The Covid pandemic has brought to the surface certain weaknesses and shortcomings of industrial models related to globalization. The system of dependence on distant suppliers in complex manufacturing and transport chains leads to the loss of control and competitiveness, social dumping, and the sometimes, irreparable destruction of the local industrial landscape.
In order to break away from this dependency overload, or to find alternative solutions, or attempt to balance out a business model, we often hear a lot of talk around the concepts of “reindustrialization” and “relocalization.” Although they do not mean the same thing they are however closely related i.e., how do you go about reindustrializing without relocalizing? How can you rebuild an industrial landscape without setting up local factories or workshops in areas that globalization has systematically deserted? The French government has therefore decided to promote the relocation of production sites in the following five fields considered strategic which are: health, electronics, agri-food, telecoms and industrial inputs.
« RE ?» A New Kind of Mind Mapping
Everything revolves around the meaning of the “RE” prefix in both words. The definition of the prefix suggests “a return to the past”, or the identical repetition of an action that allows us to go over the same points. Talking about « reindustrializing » and « relocating » is often akin to wishful thinking and is fantasy-like i.e. like going back to a previous status quo. But is this even possible? And if so, is it something we really want to do? Can the word suggest a different meaning than that of conveying some sense of nostalgia, looking to the past, reminiscing, deception or impossibility? The identical reproduction of something that the “re” prefix seems to suggest is simply wishful thinking, both from a practical and logical standpoint: when trying to reproduce something of the past, we always introduce something different because we ourselves have changed and the world around us has evolved.

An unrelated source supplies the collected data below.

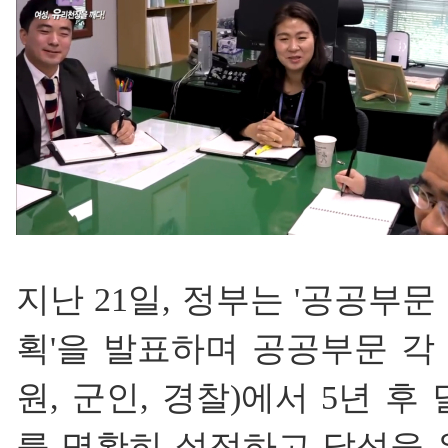
지난 21일, 정부는 '공공부문
획'을 발표하며 공공부문 각 
원, 군인, 경찰)에서 5년 
를 명확히 설정하고 달성을 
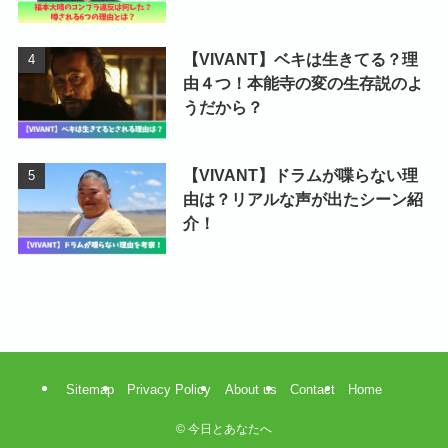
【VIVANT】ベキは生きてる？理
由４つ！本能寺の変の生存説のよ
うだから？
【VIVANT】ドラムが喋らない理
由は？リアルな声が出たシーン紹
介！
Sitemap
Privacy Policy
About us
Contact
Home
©
今日とあなたへ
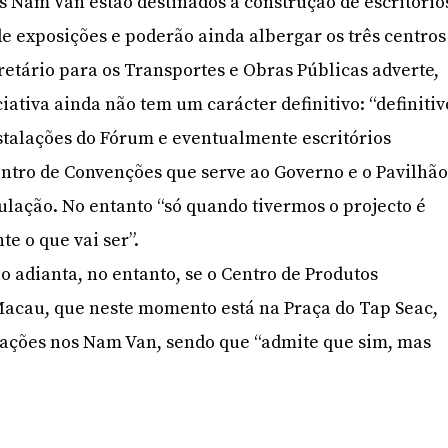
os Nam Van estão destinados à construção de escritório
e exposições e poderão ainda albergar os três centros
etário para os Transportes e Obras Públicas adverte,
ciativa ainda não tem um carácter definitivo: “definitiv
nstalações do Fórum e eventualmente escritórios
entro de Convenções que serve ao Governo e o Pavilhão
ulação. No entanto “só quando tivermos o projecto é
e o que vai ser”.
 adianta, no entanto, se o Centro de Produtos
acau, que neste momento está na Praça do Tap Seac,
lações nos Nam Van, sendo que “admite que sim, mas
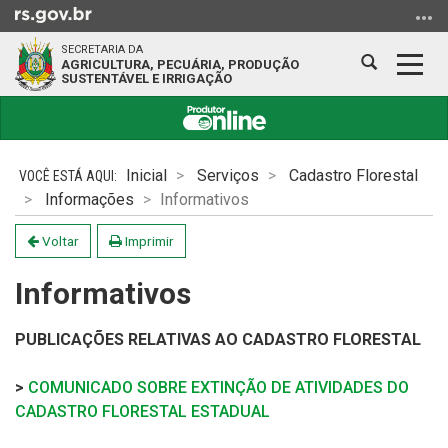
Ir
para
SECRETARIA DA
o
Abrir
Alter
AGRICULTURA, PECUÁRIA, PRODUÇÃO
SUSTENTÁVEL E IRRIGAÇÃO
conteúdo
a
a
Ir
busca
nave
para
Início
o
do
Inicial
Serviços
Cadastro Florestal
menu
conteúdo
Informações
Informativos
Ir
para
Voltar
Imprimir
a
busca
Informativos
PUBLICAÇÕES RELATIVAS AO CADASTRO FLORESTAL
>
COMUNICADO SOBRE EXTINÇÃO DE ATIVIDADES DO
CADASTRO FLORESTAL ESTADUAL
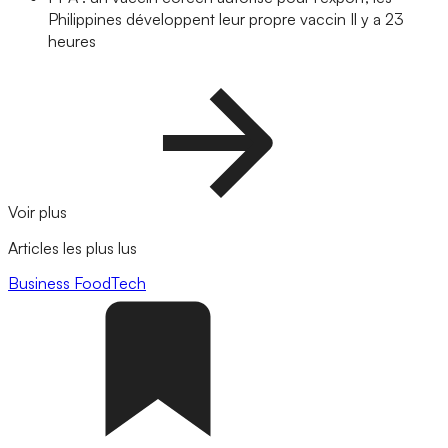
Philippines développent leur propre vaccin
Il y a 23
heures
Voir plus
Articles les plus lus
Business
FoodTech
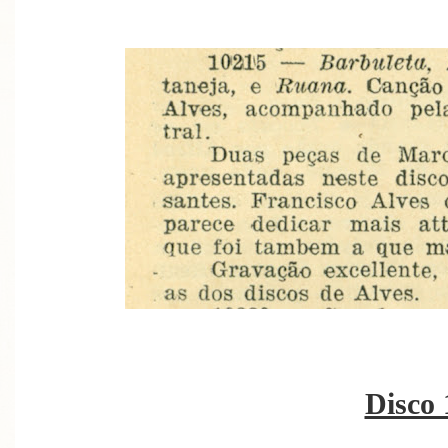
Disco 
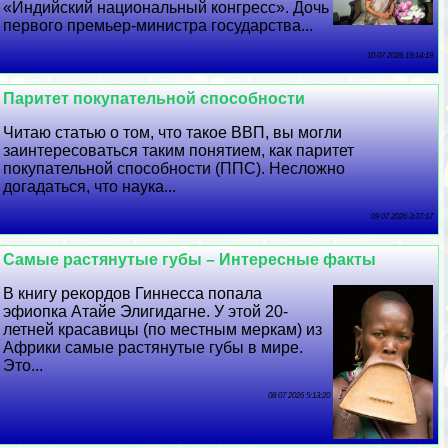
«Индийский национальный конгресс». Дочь
первого премьер-министра государства...
10 07 2026 19:14:19
Паритет покупательной способности
Читаю статью о том, что такое ВВП, вы могли
заинтересоваться таким понятием, как паритет
покупательной способности (ППС). Несложно
догадаться, что наука...
09 07 2026 3:37:17
Самые растянутые губы – Интересные факты
В книгу рекордов Гиннесса попала
эфиопка Атайе Элигидагне. У этой 20-
летней красавицы (по местным меркам) из
Африки самые растянутые губы в мире.
Это...
08 07 2026 5:13:20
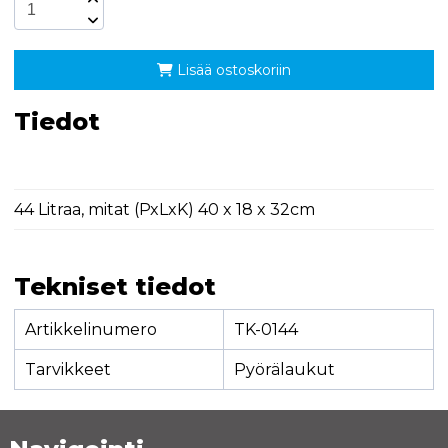
Lisää ostoskoriin
Tiedot
44 Litraa, mitat (PxLxK) 40 x 18 x 32cm
Tekniset tiedot
Artikkelinumero
TK-0144
Tarvikkeet
Pyörälaukut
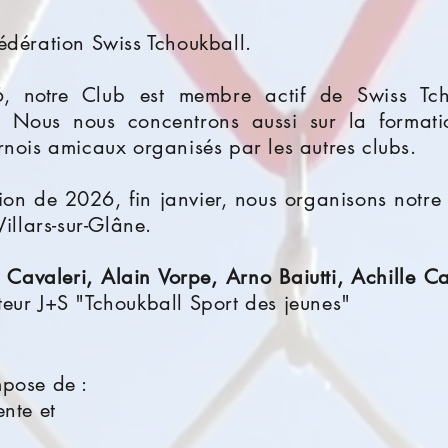
édération Swiss Tchoukball.
, notre
Club est membre actif de Swiss Tcho
 Nous nous concentrons aussi sur la formatio
rnois amicaux organisés par les autres clubs.
on de 2026, fin janvier, nous organisons notre
Villars-sur-Glâne.
 Cavaleri,
Alain Vorpe, Arno Baiutti, Achille Ca
teur J+S "Tchoukball Sport des jeunes"
pose de :
sidente et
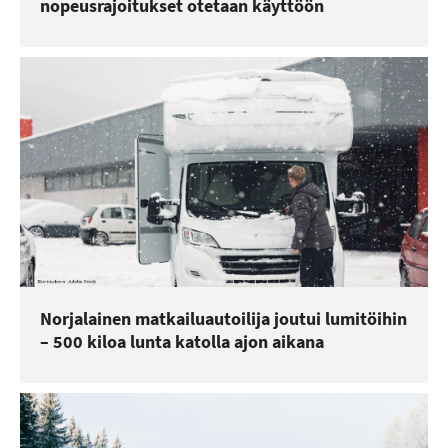
nopeusrajoitukset otetaan käyttöön
Norjalainen matkailuautoilija joutui lumitöihin
– 500 kiloa lunta katolla ajon aikana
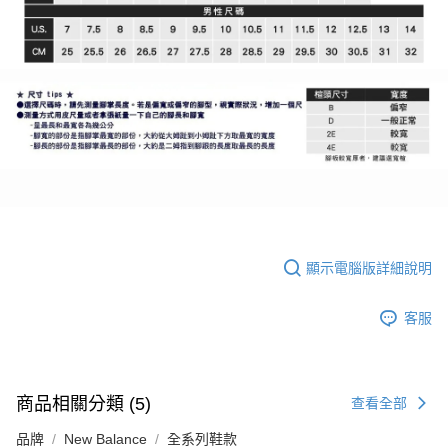
顯示電腦版詳細說明
客服
商品相關分類 (5)
查看全部
品牌
New Balance
全系列鞋款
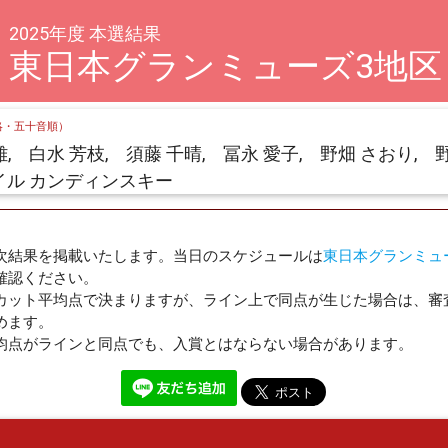
2025年度 本選結果
東日本グランミューズ3地区
略・五十音順）
, 白水 芳枝, 須藤 千晴, 冨永 愛子, 野畑 さおり, 
イル カンディンスキー
次結果を掲載いたします。当日のスケジュールは
東日本グランミュ
確認ください。
カット平均点で決まりますが、ライン上で同点が生じた場合は、審
めます。
均点がラインと同点でも、入賞とはならない場合があります。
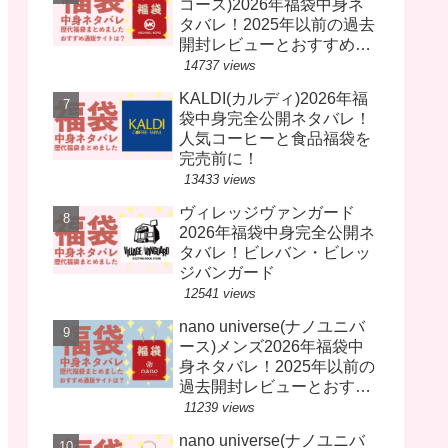
コース)2026年福袋中身ネ
タバレ！2025年以前の過去
開封レビューとおすすめ通
販サイト
14737 views
KALDI(カルディ)2026年福
袋中身完全公開ネタバレ！
人気コーヒーと食品福袋を
完売前に！
13433 views
ヴィレッジヴァンガード
2026年福袋中身完全公開ネ
タバレ！ビレバン・ビレッ
ジバンガード
12541 views
nano universe(ナノユニバ
ース)メンズ2026年福袋中
身ネタバレ！2025年以前の
過去開封レビューとおすす
め通販サイト
11239 views
nano universe(ナノユニバ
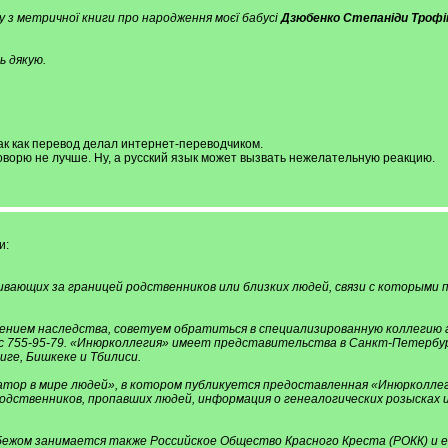
 з метричної книги про народження моєї бабусі
Дзюбенко Степаніди Трофі
ь дякую.
так как перевод делал интернет-переводчиком.
оворю не лучше. Ну, а русский язык может вызвать нежелательную реакцию.
и:
вающих за границей родственников или близких людей, связи с которыми 
лением наследства, советуем обратиться в специализированную коллегию 
факс 755-95-79. «Инюрколлегия» имеет представительства в Санкт-Петербу
иге, Бишкеке и Тбилиси.
тор в мире людей», в котором публикуется предоставленная «Инюрколлег
одственников, пропавших людей, информация о генеалогических розысках и
рубежом занимается также Российское Общество Красного Креста (РОКК) и 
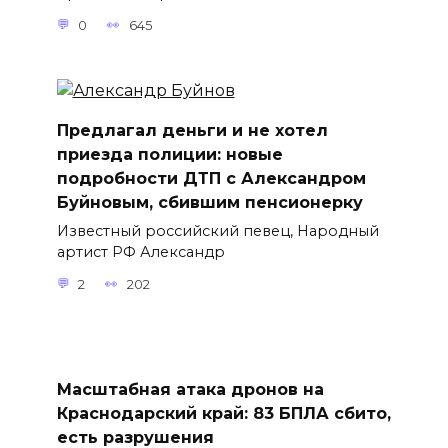
0
645
Предлагал деньги и не хотел
приезда полиции: новые
подробности ДТП с Александром
Буйновым, сбившим пенсионерку
Известный российский певец, Народный
артист РФ Александр
2
202
Масштабная атака дронов на
Краснодарский край: 83 БПЛА сбито,
есть разрушения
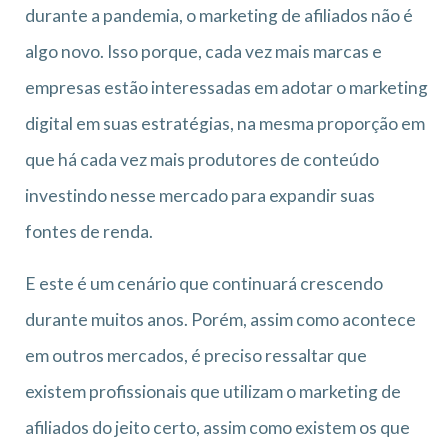
durante a pandemia, o marketing de afiliados não é
algo novo. Isso porque, cada vez mais marcas e
empresas estão interessadas em adotar o marketing
digital em suas estratégias, na mesma proporção em
que há cada vez mais produtores de conteúdo
investindo nesse mercado para expandir suas
fontes de renda.
E este é um cenário que continuará crescendo
durante muitos anos. Porém, assim como acontece
em outros mercados, é preciso ressaltar que
existem profissionais que utilizam o marketing de
afiliados do jeito certo, assim como existem os que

No matter how sorry we feel about this idea, we have to come to terms with the idea that the past is long gone. Reindustrializing as well as relocalizing can, in no way, be achieved by simply going back to the glory days of the past. Reindustrializing consists in fact in adopting completely new ways of industrializing: that of an “RE” that is in fact looking towards the future rather than towards the past – a redeployment of the “RE” prefix. Key in this new industrialization process are digital transformation and innovation. Relocalizing requires a new kind of local/global synergy (innovation can also address social issues, so why only consider technology alone?) How can we reconcile what seems to be incompatible i.e. profitability and local production? Here, too, we need to broaden our appreciation of the notion of “profitability”, which does not only relate to financial gain but also spreads through social, societal and ecological aspects. What comes out of all this is that this program, if it makes sense, can only mean thinking and acting differently.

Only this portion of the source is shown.